What is expected:
Drop every picture. Return the rest of the entries exactly.

+-------+

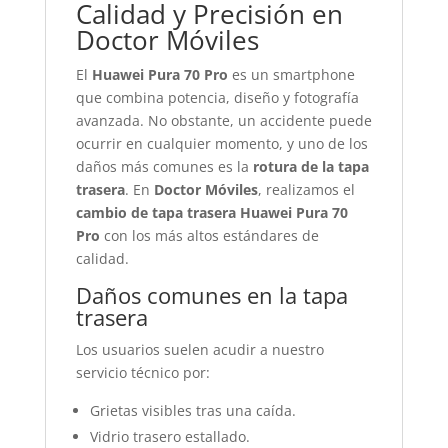
Calidad y Precisión en
Doctor Móviles
El
Huawei Pura 70 Pro
es un smartphone
que combina potencia, diseño y fotografía
avanzada. No obstante, un accidente puede
ocurrir en cualquier momento, y uno de los
daños más comunes es la
rotura de la tapa
trasera
. En
Doctor Móviles
, realizamos el
cambio de tapa trasera Huawei Pura 70
Pro
con los más altos estándares de
calidad.
Daños comunes en la tapa
trasera
Los usuarios suelen acudir a nuestro
servicio técnico por:
Grietas visibles tras una caída.
Vidrio trasero estallado.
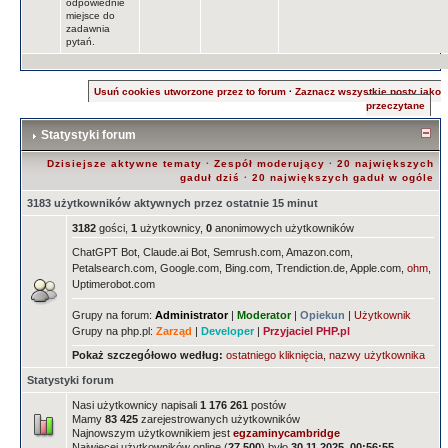
odpowiednie
miejsce do
zadawnia
pytań.
Usuń cookies utworzone przez to forum
·
Zaznacz wszystkie posty jako
przeczytane
Statystyki forum
Dzisiejsze aktywne tematy
·
Zespół moderujący
·
20 największych
gaduł dziś
·
20 największych gaduł w ogóle
3183 użytkowników aktywnych przez ostatnie 15 minut
3182
gości,
1
użytkownicy,
0
anonimowych użytkowników
ChatGPT Bot, Claude.ai Bot, Semrush.com, Amazon.com,
Petalsearch.com, Google.com, Bing.com, Trendiction.de, Apple.com,
ohm
,
Uptimerobot.com
Grupy na forum:
Administrator
|
Moderator
|
Opiekun
|
Użytkownik
Grupy na php.pl:
Zarząd
|
Developer
|
Przyjaciel PHP.pl
Pokaż szczegółowo według:
ostatniego kliknięcia
,
nazwy użytkownika
Statystyki forum
Nasi użytkownicy napisali
1 176 261
postów
Mamy
83 425
zarejestrowanych użytkowników
Najnowszym użytkownikiem jest
egzaminycambridge
Najwięcej użytkowników online (
27 500
) było
30.11.2025, 00:56:55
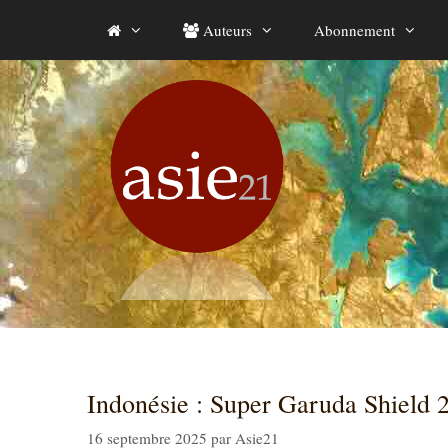
Aller
Auteurs
Abonnement
au
contenu
Indonésie : Super Garuda Shield 
16 septembre 2025
par
Asie21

+-------+

Output:
Calidad y Precisión en
Doctor Móviles
El
Huawei Pura 70 Pro
es un smartphone
que combina potencia, diseño y fotografía
avanzada. No obstante, un accidente puede
ocurrir en cualquier momento, y uno de los
daños más comunes es la
rotura de la tapa
trasera
. En
Doctor Móviles
, realizamos el
cambio de tapa trasera Huawei Pura 70
Pro
con los más altos estándares de
calidad.
Daños comunes en la tapa
trasera
Los usuarios suelen acudir a nuestro
servicio técnico por:
Grietas visibles tras una caída.
Vidrio trasero estallado.
odpowiednie
miejsce do
zadawnia
pytań.
Usuń cookies utworzone przez to forum
·
Zaznacz wszystkie posty jako
przeczytane
Statystyki forum
Dzisiejsze aktywne tematy
·
Zespół moderujący
·
20 największych
gaduł dziś
·
20 największych gaduł w ogóle
3183 użytkowników aktywnych przez ostatnie 15 minut
3182
gości,
1
użytkownicy,
0
anonimowych użytkowników
ChatGPT Bot, Claude.ai Bot, Semrush.com, Amazon.com,
Petalsearch.com, Google.com, Bing.com, Trendiction.de, Apple.com,
ohm
,
Uptimerobot.com
Grupy na forum:
Administrator
|
Moderator
|
Opiekun
|
Użytkownik
Grupy na php.pl:
Zarząd
|
Developer
|
Przyjaciel PHP.pl
Pokaż szczegółowo według:
ostatniego kliknięcia
,
nazwy użytkownika
Statystyki forum
Nasi użytkownicy napisali
1 176 261
postów
Mamy
83 425
zarejestrowanych użytkowników
Najnowszym użytkownikiem jest
egzaminycambridge
Najwięcej użytkowników online (
27 500
) było
30.11.2025, 00:56:55
Aller
Auteurs
Abonnement
au
contenu
Indonésie : Super Garuda Shield 
16 septembre 2025
par
Asie21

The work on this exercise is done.